Identification of genetic variants via high-throughput sequencing (HTS) technologies has been essential for both fundamental and clinical studies. However, to what extent the genome sequence composition affects variant calling remains unclear. In this study, we identified 63,897 multi-copy sequences (MCSs) with a minimum length of 300 bp, each of which occurs at least twice in the human genome. The 151,749 genomic loci (multi-copy regions, or MCRs) harboring these MCSs account for 1.98% of the genome and are distributed unevenly across chromosomes. MCRs containing the same MCS tend to be located on the same chromosome. Gene Ontology (GO) analyses revealed that 3800 genes whose UTRs or exons overlap with MCRs are enriched for Golgi-related cellular component terms and various enzymatic activities in the GO biological function category. MCRs are also enriched for loci that are sensitive to neocarzinostatin-induced double-strand breaks. Moreover, genetic variants discovered by genome-wide association studies and recorded in dbSNP are significantly underrepresented in MCRs. Using simulated HTS datasets, we show that false variant discovery rates are significantly higher in MCRs than in other genomic regions. These results suggest that extra caution must be taken when identifying genetic variants in the MCRs via HTS technologies.

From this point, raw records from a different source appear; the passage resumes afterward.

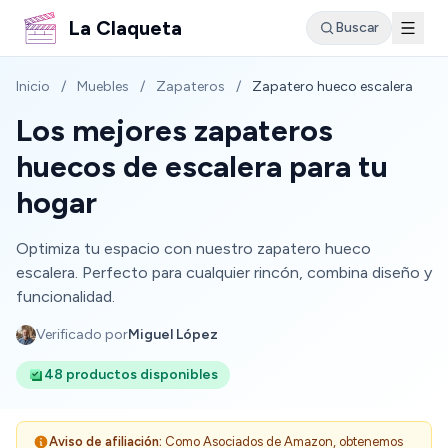
La Claqueta
Buscar
Inicio
/
Muebles
/
Zapateros
/
Zapatero hueco escalera
Los mejores zapateros
huecos de escalera para tu
hogar
Optimiza tu espacio con nuestro zapatero hueco
escalera. Perfecto para cualquier rincón, combina diseño y
funcionalidad.
Verificado por
Miguel López
48 productos disponibles
Aviso de afiliación:
Como Asociados de Amazon, obtenemos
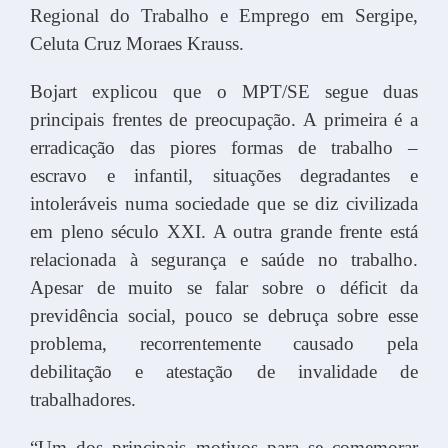
Regional do Trabalho e Emprego em Sergipe,
Celuta Cruz Moraes Krauss.
Bojart explicou que o MPT/SE segue duas
principais frentes de preocupação. A primeira é a
erradicação das piores formas de trabalho –
escravo e infantil, situações degradantes e
intoleráveis numa sociedade que se diz civilizada
em pleno século XXI. A outra grande frente está
relacionada à segurança e saúde no trabalho.
Apesar de muito se falar sobre o déficit da
previdência social, pouco se debruça sobre esse
problema, recorrentemente causado pela
debilitação e atestação de invalidade de
trabalhadores.
“Um dos principais motivos para se comemorar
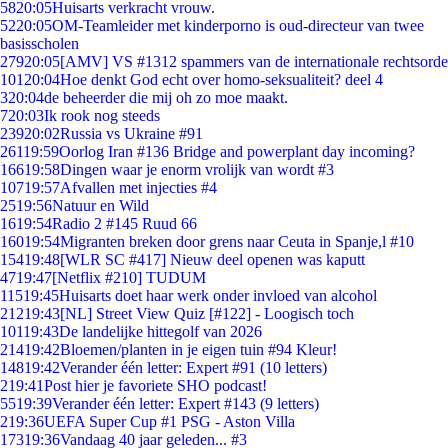
58
20:05
Huisarts verkracht vrouw.
52
20:05
OM-Teamleider met kinderporno is oud-directeur van twee
basisscholen
279
20:05
[AMV] VS #1312 spammers van de internationale rechtsorde
101
20:04
Hoe denkt God echt over homo-seksualiteit? deel 4
3
20:04
de beheerder die mij oh zo moe maakt.
7
20:03
Ik rook nog steeds
239
20:02
Russia vs Ukraine #91
261
19:59
Oorlog Iran #136 Bridge and powerplant day incoming?
166
19:58
Dingen waar je enorm vrolijk van wordt #3
107
19:57
Afvallen met injecties #4
25
19:56
Natuur en Wild
16
19:54
Radio 2 #145 Ruud 66
160
19:54
Migranten breken door grens naar Ceuta in Spanje,l #10
154
19:48
[WLR SC #417] Nieuw deel openen was kaputt
47
19:47
[Netflix #210] TUDUM
115
19:45
Huisarts doet haar werk onder invloed van alcohol
212
19:43
[NL] Street View Quiz [#122] - Loogisch toch
101
19:43
De landelijke hittegolf van 2026
214
19:42
Bloemen/planten in je eigen tuin #94 Kleur!
148
19:42
Verander één letter: Expert #91 (10 letters)
2
19:41
Post hier je favoriete SHO podcast!
55
19:39
Verander één letter: Expert #143 (9 letters)
2
19:36
UEFA Super Cup #1 PSG - Aston Villa
173
19:36
Vandaag 40 jaar geleden... #3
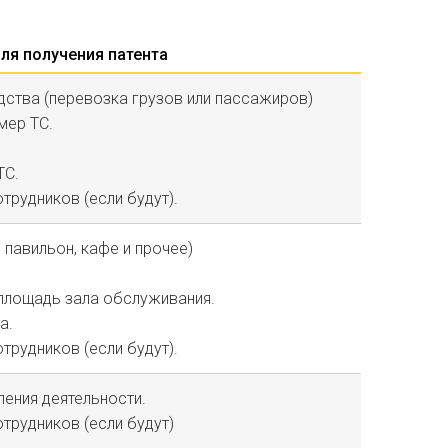
ля получения патента
едства (перевозка грузов или пассажиров)
мер ТС.
ТС.
трудников (если будут).
, павильон, кафе и прочее)
 площадь зала обслуживания.
а.
трудников (если будут).
ления деятельности.
трудников (если будут)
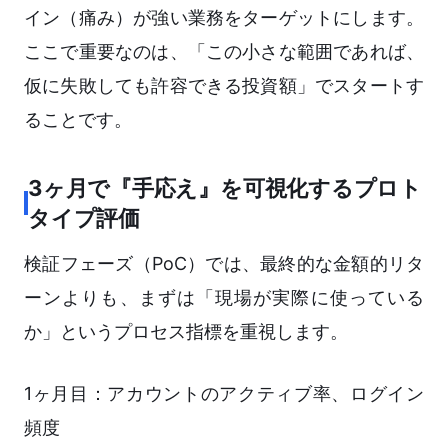
イン（痛み）が強い業務をターゲットにします。
ここで重要なのは、「この小さな範囲であれば、
仮に失敗しても許容できる投資額」でスタートす
ることです。
3ヶ月で『手応え』を可視化するプロト
タイプ評価
検証フェーズ（PoC）では、最終的な金額的リタ
ーンよりも、まずは「現場が実際に使っている
か」というプロセス指標を重視します。
1ヶ月目：アカウントのアクティブ率、ログイン
頻度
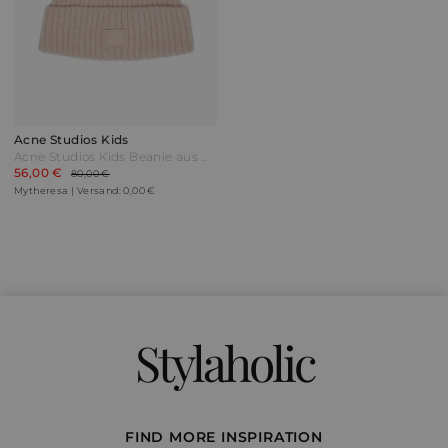
Acne Studios Kids
Acne Studios Kids Beanie aus Wolle Pink
56,00 €
80,00 €
Mytheresa | Versand: 0,00 €
Stylaholic
FIND MORE INSPIRATION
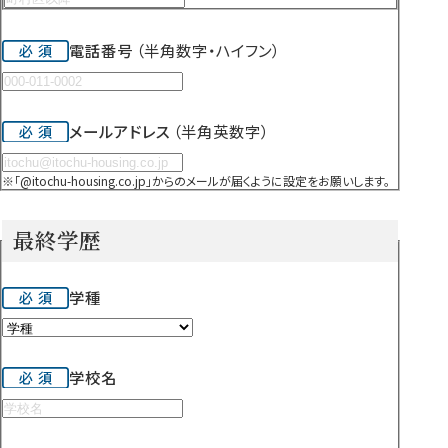
電話番号
（半角数字・ハイフン）
メールアドレス
（半角英数字）
※「@itochu-housing.co.jp」からのメールが届くように設定をお願いします。
最終学歴
学種
学校名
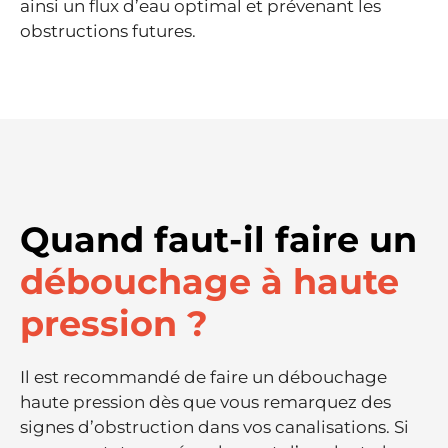
ainsi un flux d’eau optimal et prévenant les
obstructions futures.
Quand faut-il faire un
débouchage à haute
pression ?
Il est recommandé de faire un débouchage
haute pression dès que vous remarquez des
signes d’obstruction dans vos canalisations. Si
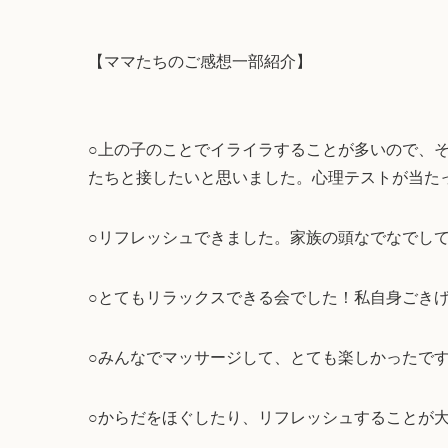
【ママたちのご感想一部紹介】
○上の子のことでイライラすることが多いので、
たちと接したいと思いました。心理テストが当た
○リフレッシュできました。家族の頭なでなでし
○とてもリラックスできる会でした！私自身ごき
○みんなでマッサージして、とても楽しかったで
○からだをほぐしたり、リフレッシュすることが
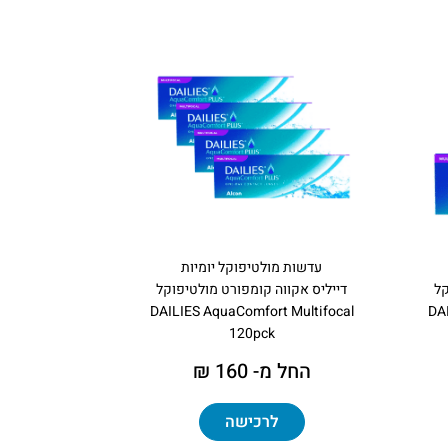
עדשות מולטיפוקל יומיות
קל
דייליס אקווה קומפורט מולטיפוקל
DAILIES AquaComfort Multifocal
DAI
120pck
החל מ- 160 ₪
לרכישה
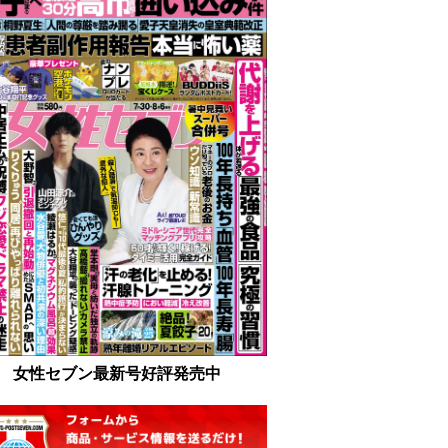
女性セブン最新号好評発売中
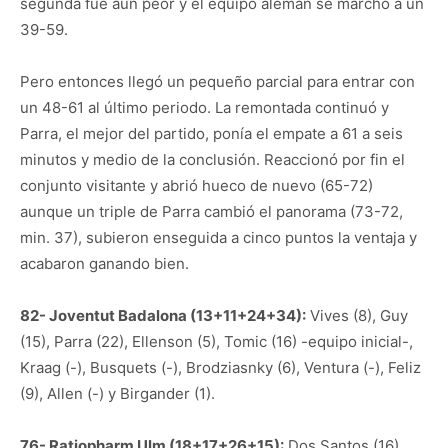
segunda fue aún peor y el equipo alemán se marchó a un
39-59.
Pero entonces llegó un pequeño parcial para entrar con
un 48-61 al último periodo. La remontada continuó y
Parra, el mejor del partido, ponía el empate a 61 a seis
minutos y medio de la conclusión. Reaccionó por fin el
conjunto visitante y abrió hueco de nuevo (65-72)
aunque un triple de Parra cambió el panorama (73-72,
min. 37), subieron enseguida a cinco puntos la ventaja y
acabaron ganando bien.
82- Joventut Badalona (13+11+24+34):
Vives (8), Guy
(15), Parra (22), Ellenson (5), Tomic (16) -equipo inicial-,
Kraag (-), Busquets (-), Brodziasnky (6), Ventura (-), Feliz
(9), Allen (-) y Birgander (1).
76- Ratiopharm Ulm (18+17+26+15):
Dos Santos (16),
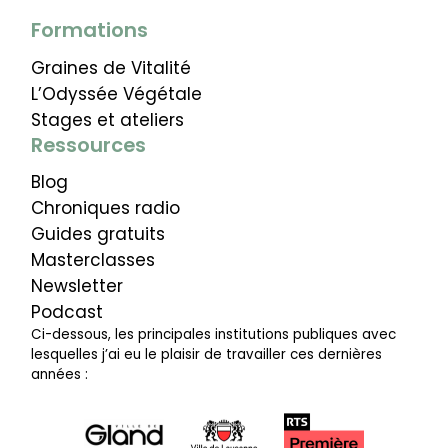
Formations
Graines de Vitalité
L’Odyssée Végétale
Stages et ateliers
Ressources
Blog
Chroniques radio
Guides gratuits
Masterclasses
Newsletter
Podcast
Ci-dessous, les principales institutions publiques avec
lesquelles j’ai eu le plaisir de travailler ces dernières
années :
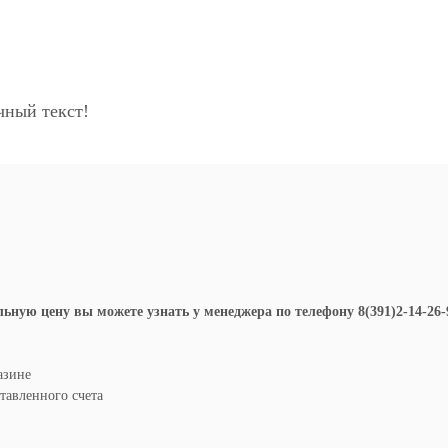
ный текст!
ную цену вы можете узнать у менеджера по телефону 8(391)2-14-26-96
азине
авленного счета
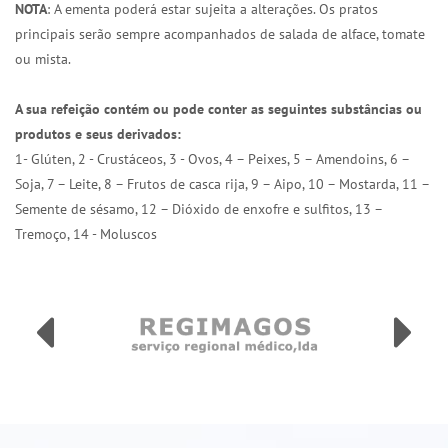
NOTA
: A ementa poderá estar sujeita a alterações. Os pratos
principais serão sempre acompanhados de salada de alface, tomate
ou mista.
A sua refeição contém ou pode conter as seguintes substâncias ou
produtos e seus derivados:
1- Glúten, 2 - Crustáceos, 3 - Ovos, 4 – Peixes, 5 – Amendoins, 6 –
Soja, 7 – Leite, 8 – Frutos de casca rija, 9 – Aipo, 10 – Mostarda, 11 –
Semente de sésamo, 12 – Dióxido de enxofre e sulfitos, 13 –
Tremoço, 14 - Moluscos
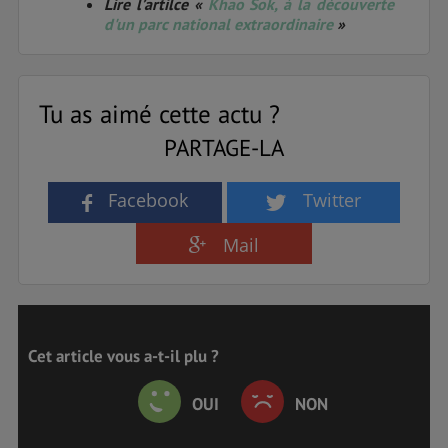
Lire l’artilce «
Khao Sok, à la découverte
d'un parc national extraordinaire
»
Tu as aimé cette actu ?
PARTAGE-LA
Facebook
Twitter
Mail
Cet article vous a-t-il plu ?
OUI
NON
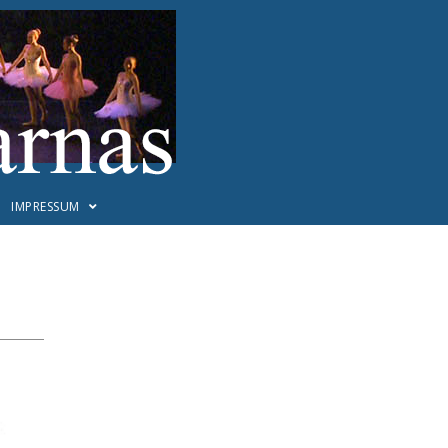
IMPRESSUM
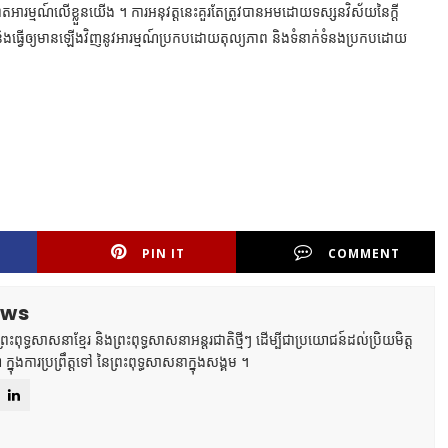
ប់និងផ្តោតអារម្មណ៍លើខ្លួនយើង ។ ការអនុវត្តនេះគួរតែត្រូវបានអមដោយទស្សនវិស័យនៃក្តី
និងធ្វើឲ្យមានឡើងវិញនូវអារម្មណ៍ប្រកបដោយតុល្យភាព និងទំនាក់ទំនងប្រកបដោយ
PIN IT
COMMENT
ews
ពុទ្ធសាសនាខ្មែរ និងព្រះពុទ្ធសាសនាអន្តរជាតិថ្មីៗ ដើម្បីជាប្រយោជន៍ដល់ប្រិយមិត្ត
ា ក្នុងការប្រព្រឹត្តទៅ នៃព្រះពុទ្ធសាសនាក្នុងសង្គម ។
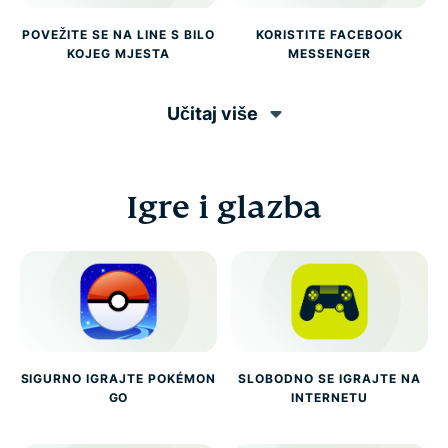
POVEŽITE SE NA LINE S BILO
KORISTITE FACEBOOK
KOJEG MJESTA
MESSENGER
Učitaj više
Igre i glazba
SIGURNO IGRAJTE POKÉMON
SLOBODNO SE IGRAJTE NA
GO
INTERNETU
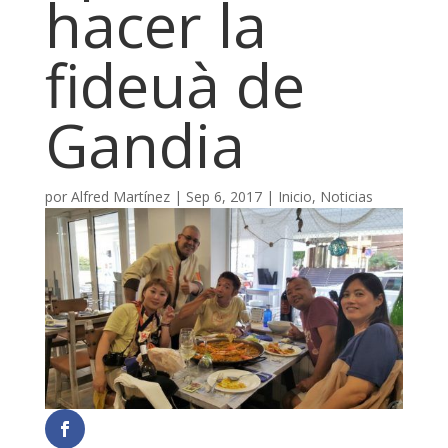
hacer la
fideuà de
Gandia
por
Alfred Martínez
|
Sep 6, 2017
|
Inicio
,
Noticias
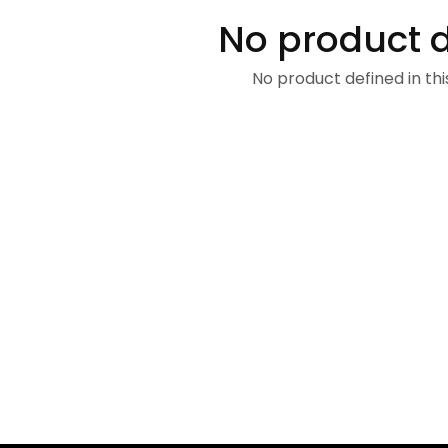
No product 
No product defined in thi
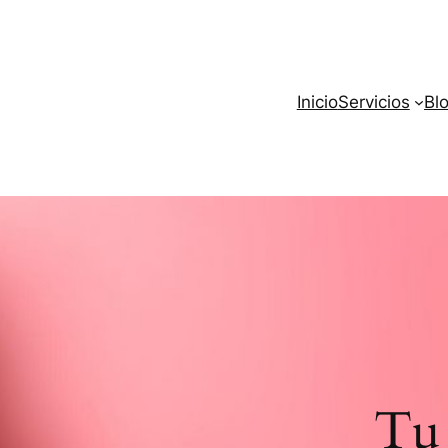
Inicio
Servicios
Bl
Tu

通过高通量测序(HTS) 技术鉴定遗传变异对于基础研究和临床研究都至关重要。然而，基因组序列组成在多大程度上影响变异调用仍不清楚。在这项研究中，我们鉴定了 63,897 个最小长度为 300 bp 的多拷贝序列(MCS)，每个序列在人类基因组中至少出现两次。包含这些 MCS的 151,749 个基因组位点（多拷贝区域，或 MCR）占基因组的 1.98%，并且在染色体上分布不均匀。含有相同 MCS 的 MCR 往往位于同一染色体上。基因本体论 (GO) 分析显示，3800 个其 UTR 或外显子与 MCR 重叠的基因在 GO 生物功能类别中富集了高尔基体相关细胞成分术语和各种酶活性。MCR 还富集了对新制癌菌素诱导的双链断裂敏感的位点。此外，通过全基因组关联研究发现并记录在 dbSNP 中的遗传变异在 MCR 中的代表性明显不足。使用模拟 HTS 数据集，我们发现 MCR 中的错​​误变异发现率明显高于其他基因组区域。这些结果表明，在通过 HTS 技术识别 MCR 中的遗传变异时必须格外小心。